You may have seen a wave of Micron 3D NAND news posts these past few days, and while many are repeating the 11-month old news with talks of 10TB/3.5TB on a 2.5"/M.2 form factor SSDs, I'm here to dive into the bigger implications of what the upcoming (and future) generation of Intel / Micron flash will mean for SSD performance and pricing.
Remember that with the way these capacity increases are going, the only way to get a high performance and high capacity SSD on-the-cheap in the future will be to actually get those higher capacity models. With such a large per-die capacity, smaller SSDs (like 128GB / 256GB) will suffer significantly slower write speeds. Taking this upcoming Micron flash as an example, a 128GB SSD will contain only four flash memory dies, and as I wrote about back in 2014, such an SSD would likely see HDD-level sequential write speeds of 160MB/sec. Other SSD manufacturers already recognize this issue and are taking steps to correct it. At Storage Visions 2016, Samsung briefed me on the upcoming SSD 750 Series that will use planar 16nm NAND to produce 120GB and 250GB capacities. The smaller die capacities of these models will enable respectable write performance and will also enable them to discontinue their 120GB 850 EVO as they transition that line to higher capacity 48-layer VNAND. Getting back to this Micron announcement, we have some new info that bears analysis, and that pertains to the now announced page and block size:
-
256Gb MLC: 16KB Page / 16MB Block / 1024 Pages per Block
-
384Gb TLC: 16KB Page / 24MB Block / 1536 Pages per Block
To understand what these numbers mean, using the MLC line above, imagine a 16MB CD-RW (Block) that can write 1024 individual 16KB 'sessions' (Page). Each 16KB can be added individually over time, and just like how files on a CD-RW could be modified by writing a new copy in the remaining space, flash can do so by writing a new Page and ignoring the out of date copy. Where the rub comes in is when that CD-RW (Block) is completely full. The process at this point is very similar actually, in that the Block must be completely emptied before the erase command (which wipes the entire Block) is issued. The data has to go somewhere, which typically means writing to empty blocks elsewhere on the SSD (and in worst case scenarios, those too may need clearing before that is possible), and this moving and erasing takes time for the die to accomplish. Just like how wiping a CD-RW took a much longer than writing a single file to it, erasing a Block takes typically 3-4x as much time as it does to program a page.

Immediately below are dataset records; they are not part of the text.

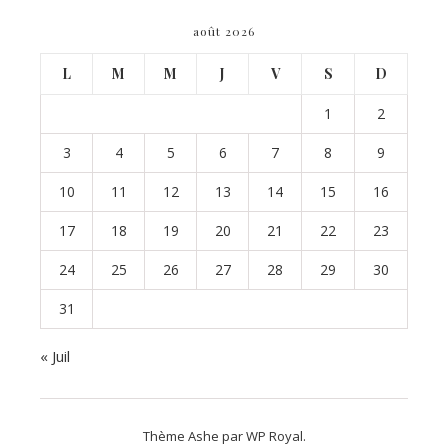
août 2026
L
M
M
J
V
S
D
1
2
3
4
5
6
7
8
9
10
11
12
13
14
15
16
17
18
19
20
21
22
23
24
25
26
27
28
29
30
31
« Juil
Thème Ashe par
WP Royal
.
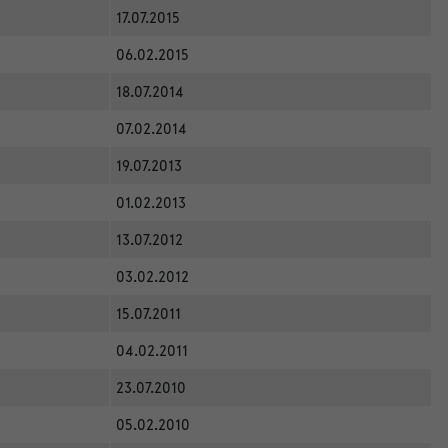
17.07.2015
06.02.2015
18.07.2014
07.02.2014
19.07.2013
01.02.2013
13.07.2012
03.02.2012
15.07.2011
04.02.2011
23.07.2010
05.02.2010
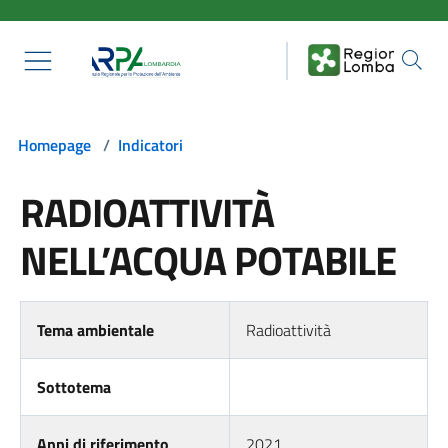
Salta al contenuto principale
Homepage
/
Indicatori
RADIOATTIVITÀ
NELL’ACQUA POTABILE
Tema ambientale
Radioattività
Sottotema
Anni di riferimento
2021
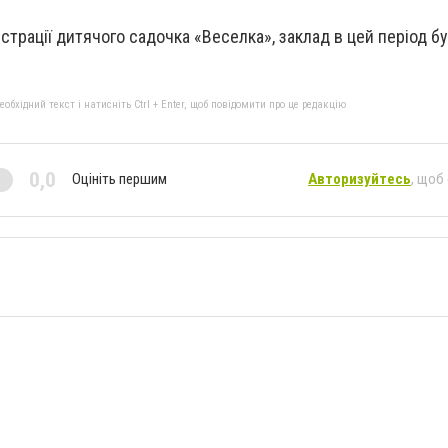
страції дитячого садочка «Веселка», заклад в цей період б
бхідний текст і натисніть Ctrl + Enter, щоб повідомити про це редакцію
0,0
Оцініть першим
Авторизуйтесь
, щоб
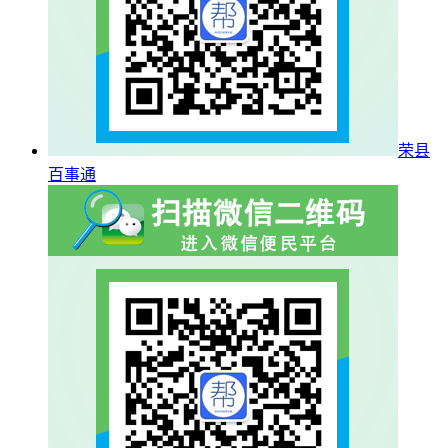
荣县
百事通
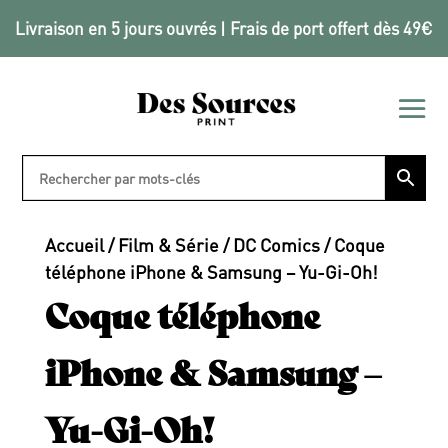
Livraison en 5 jours ouvrés | Frais de port offert dès 49€
Accueil
/
Film & Série
/
DC Comics
/ Coque
téléphone iPhone & Samsung – Yu-Gi-Oh!
Coque téléphone
iPhone & Samsung –
Yu-Gi-Oh!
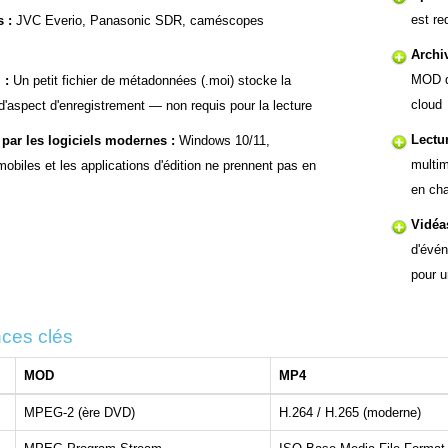
est re
 :
JVC Everio, Panasonic SDR, caméscopes
Archi
MOD d
 :
Un petit fichier de métadonnées (.moi) stocke la
cloud
t d'aspect d'enregistrement — non requis pour la lecture
Lectu
par les logiciels modernes :
Windows 10/11,
multim
biles et les applications d'édition ne prennent pas en
en ch
Vidéa
d'évé
pour u
ces clés
MOD
MP4
MPEG-2 (ère DVD)
H.264 / H.265 (moderne)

With that explained, of significance here are the growing page and block sizes in this higher capacity flash. Modern OS file systems have a minimum bulk access size of 4KB, and Windows versions since Vista align their partitions by rounding up to the next 2MB increment from the start of the disk. These changes are what enabled HDDs to transition to Advanced Format, which made data storage more efficient by bringing the increment up from the 512 Byte sector up to 4KB. While most storage devices still use 512B addressing, it is assumed that 4KB should be the minimum random access seen most of the time. Wrapping this all together, the Page size (minimum read or write) is 16KB for this new flash, and that is 4x the accepted 4KB minimum OS transfer size. This means that power users heavy on their page file, or running VMs, or any other random-write-heavy operations being performed over time will have a more amplified effect of wear of this flash. That additional shuffling of data that must take place for each 4KB write translates to lower host random write speeds when compared to lower capacity flash that has smaller Page sizes closer to that 4KB figure.
A rendition of 3D IMFT Floating Gate flash, with inset pulling back some of the tunnel oxide layer to show the location of the floating gate. Pic courtesy Schiltron.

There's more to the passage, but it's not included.